+++ Entries supplied +++
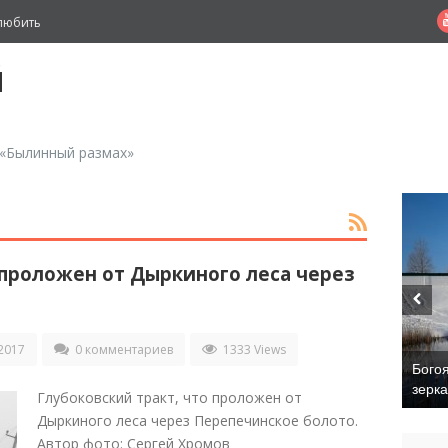
любить
й
 «Былинный размах»
 проложен от Дыркиного леса через
2017
0 комментариев
1333 Views
Бого
зерк
Глубоковский тракт, что проложен от
Дыркиного леса через Перепечинское болото.
Автор фото: Сергей Хромов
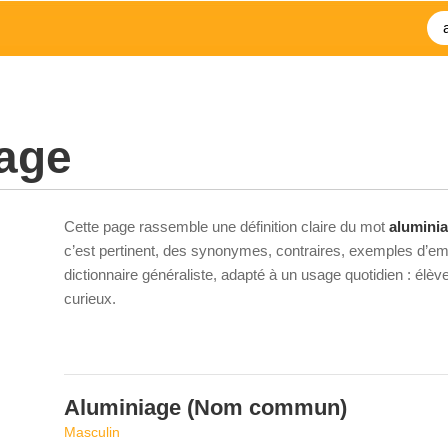
age
Cette page rassemble une définition claire du mot
alumini
c’est pertinent, des synonymes, contraires, exemples d’emp
dictionnaire généraliste, adapté à un usage quotidien : élè
curieux.
Aluminiage
(Nom commun)
Masculin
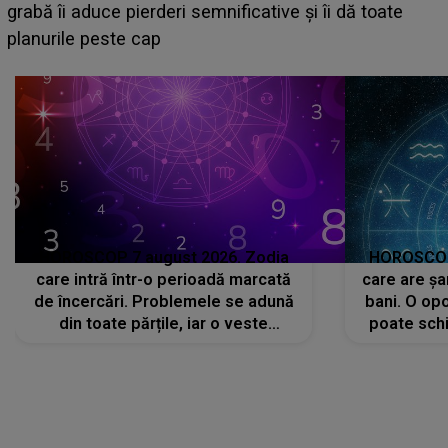
face o MĂRTURISIRE NEAȘTEPTATĂ despre mama
sa: "I-am spus și ei în față, eu nu te iubesc pentru
că..."
HOROSCOP 7 august 2026. Zodia
HOROSCOP 
care intră într-o perioadă marcată
care are șa
de încercări. Problemele se adună
bani. O opo
din toate părțile, iar o veste
poate schi
neașteptată îi dă planurile peste
la
cap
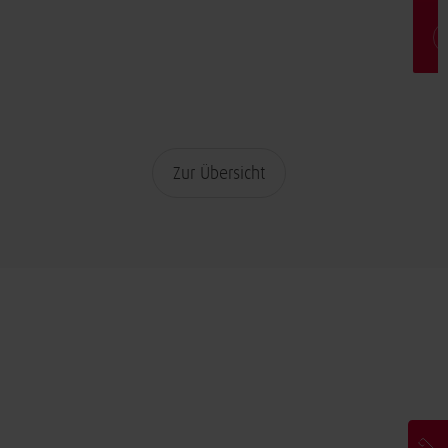
Zur Übersicht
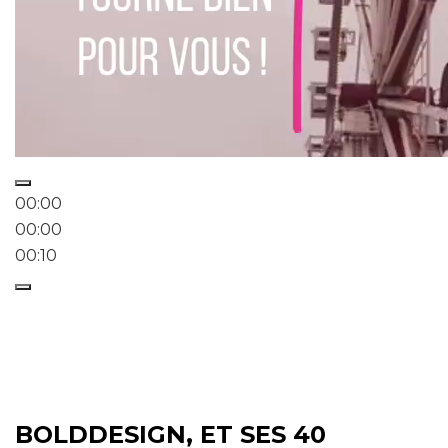
00:00
00:00
00:10
BOLDDESIGN, ET SES 40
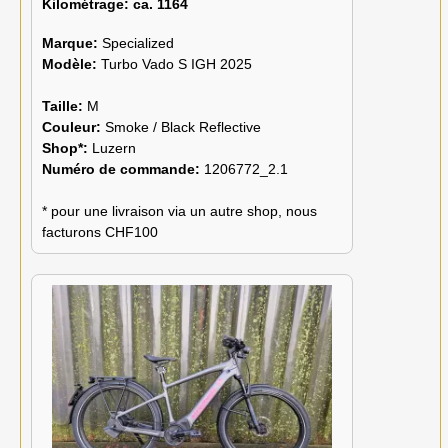
Kilométrage:
ca. 1164
Marque:
Specialized
Modèle:
Turbo Vado S IGH 2025
Taille:
M
Couleur:
Smoke / Black Reflective
Shop*:
Luzern
Numéro de commande:
1206772_2.1
* pour une livraison via un autre shop, nous
facturons CHF100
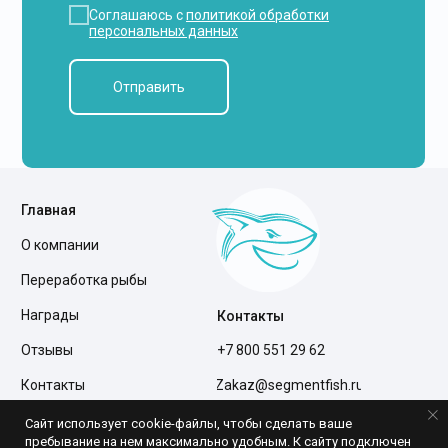
Соглашаюсь с
политикой обработки
персональных данных
Отправить
Главная
О компании
Переработка рыбы
Награды
Контакты
Отзывы
+7 800 551 29 62
Контакты
Zakaz@segmentfish.ru
Полезная информация
Склад
Сайт использует cookie-файлы, чтобы сделать ваше
г. Нижний Новгород,
пребывание на нем максимально удобным. К cайту подключен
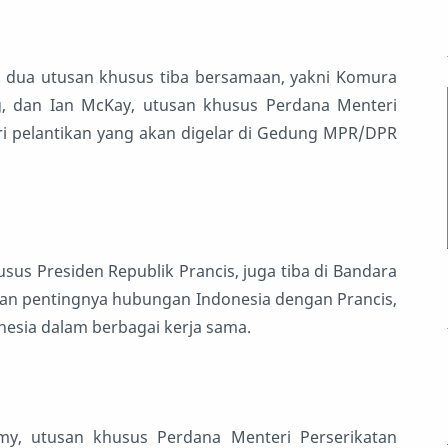
B, dua utusan khusus tiba bersamaan, yakni Komura
, dan Ian McKay, utusan khusus Perdana Menteri
 pelantikan yang akan digelar di Gedung MPR/DPR
usus Presiden Republik Prancis, juga tiba di Bandara
an pentingnya hubungan Indonesia dengan Prancis,
onesia dalam berbagai kerja sama.
mmy, utusan khusus Perdana Menteri Perserikatan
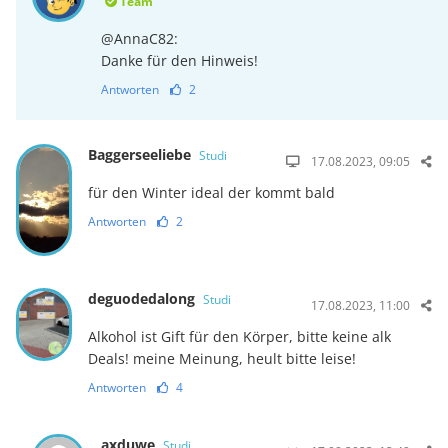
Team
@AnnaC82:
Danke für den Hinweis!
Antworten
2
Baggerseeliebe
Studi
17.08.2023, 09:05
für den Winter ideal der kommt bald
Antworten
2
deguodedalong
Studi
17.08.2023, 11:00
Alkohol ist Gift für den Körper, bitte keine alk
Deals! meine Meinung, heult bitte leise!
Antworten
4
axduwe
Studi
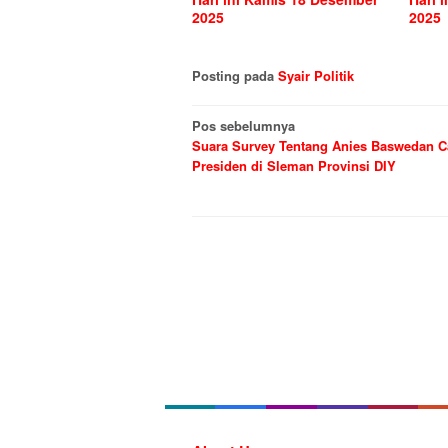
2025
2025
Posting pada
Syair Politik
Navigasi
Pos sebelumnya
Suara Survey Tentang Anies Baswedan C
pos
Presiden di Sleman Provinsi DIY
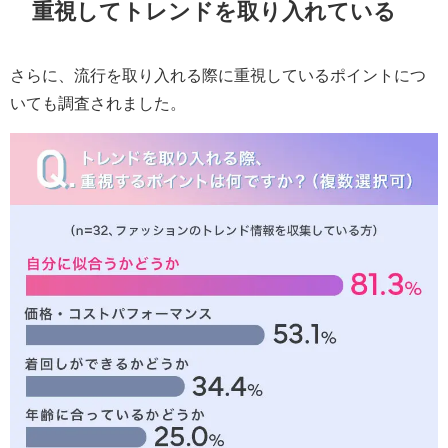
重視してトレンドを取り入れている
さらに、流行を取り入れる際に重視しているポイントにつ
いても調査されました。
+++
▸ Work to be completed
Copy back exactly the lines above from the one containing "1206772_2.1" through the one containing "Сайт использует cookie-файлы, чтобы", and leave every picture behind.

▸ Response for this exercise
1206772_2.1
* pour une livraison via un autre shop, nous
facturons CHF100
Соглашаюсь с
политикой обработки
персональных данных
Отправить
Главная
О компании
Переработка рыбы
Награды
Контакты
Отзывы
+7 800 551 29 62
Контакты
Zakaz@segmentfish.ru
Полезная информация
Склад
Сайт использует cookie-файлы, чтобы сделать ваше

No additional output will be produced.